Because of the unhappy mistake that securities exchanges never took direct responsibility for the safety of their own transactions, clearing and settlement became a kind of market utility – the same system for all exchanges, leaving traders without an opportunity to pick stable exchange venues over unstable ones. Predictably all venues have become equally unstable.
If an exchange were to take responsibility for clearing and settlement of its trades, investors would choose safety first, especially when they find that exchange-provided safety is cheaper than the current expensive afterthought clearing process.
In the end, volume will migrate to cheaper, safer venues and stability will increase volume.
Conclusion
The uproar over T+1 is understandable. It will cost investors more to trade after the change. Moreover, there is no assurance that T+1 will meet its intended goal of market stability. This article identifies reasons for believing market stability may even decline.

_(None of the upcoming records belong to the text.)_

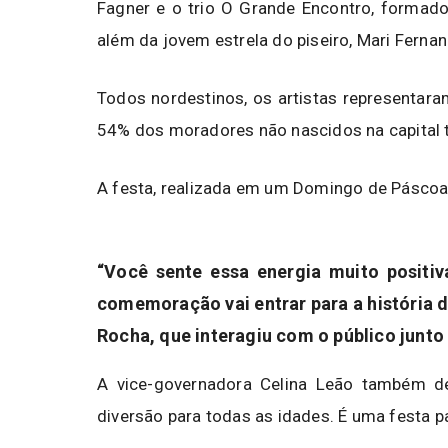
Fagner e o trio O Grande Encontro, formado
além da jovem estrela do piseiro, Mari Ferna
Todos nordestinos, os artistas representaram
54% dos moradores não nascidos na capital 
A festa, realizada em um Domingo de Páscoa, 
“Você sente essa energia muito positiv
comemoração vai entrar para a história d
Rocha, que interagiu com o público junto
A vice-governadora Celina Leão também de
diversão para todas as idades. É uma festa par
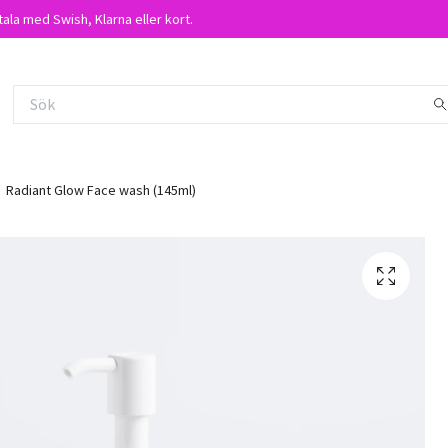
tala med Swish, Klarna eller kort.
Radiant Glow Face wash (145ml)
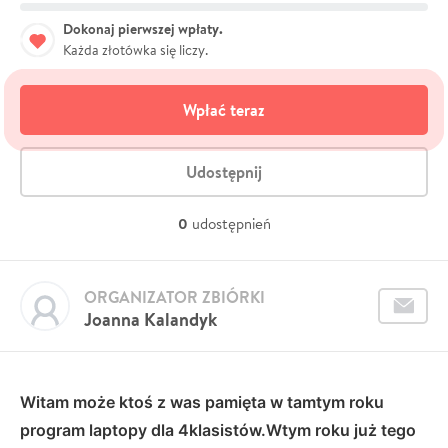
Dokonaj pierwszej wpłaty.
Każda złotówka się liczy.
Wpłać teraz
Udostępnij
0
udostępnień
ORGANIZATOR ZBIÓRKI
Joanna Kalandyk
Witam może ktoś z was pamięta w tamtym roku
program laptopy dla 4klasistów.Wtym roku już tego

The face of clearing and settlement in US securities markets is ugly, especially in comparison to the cheaper, lower-margin, safer futures version of the same financial markets. T+1 is lipstick on a pig.
The difference between the stable futures markets and the unstable securities markets is simple. Futures exchanges prioritize safety. Securities exchanges consider safety to be the problem of the rest of the trading system. While settlement and clearing are an afterthought in securities markets, no amount of overspending on settlement will improve market stability.